WHAT THE TASK ASKS -> Print verbatim the lines of the entries from the one containing "establece el desenlace" to the last, inclusive, and no others.

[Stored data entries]
▼▼▼
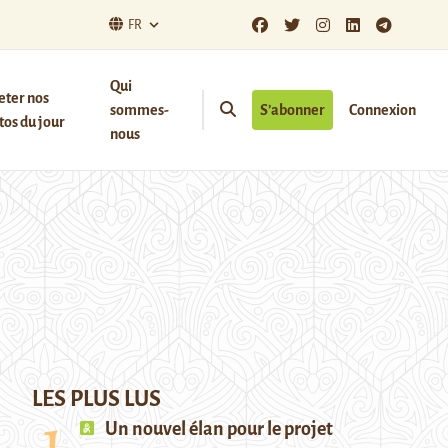
FR
Qui
eter nos
sommes-
S’abonner
Connexion
os du jour
nous
LES PLUS LUS
Un nouvel élan pour le projet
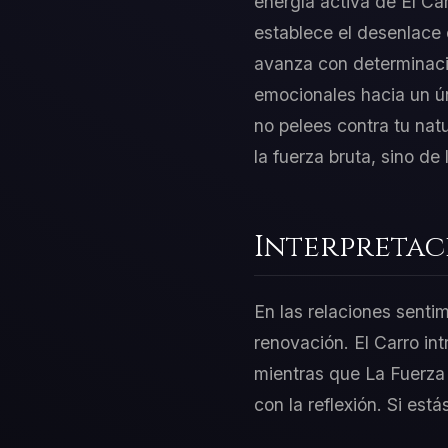
energía activa de El Ca
establece el desenlace 
avanza con determinació
emocionales hacia un ún
no pelees contra tu nat
la fuerza bruta, sino d
Interpretac
En las relaciones sentim
renovación. El Carro in
mientras que La Fuerza 
con la reflexión. Si est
▲▲▲
ANSWER AREA ->
establece el desenlace 
avanza con determinació
emocionales hacia un ún
no pelees contra tu nat
la fuerza bruta, sino d
Interpretac
En las relaciones sentim
renovación. El Carro in
mientras que La Fuerza 
con la reflexión. Si est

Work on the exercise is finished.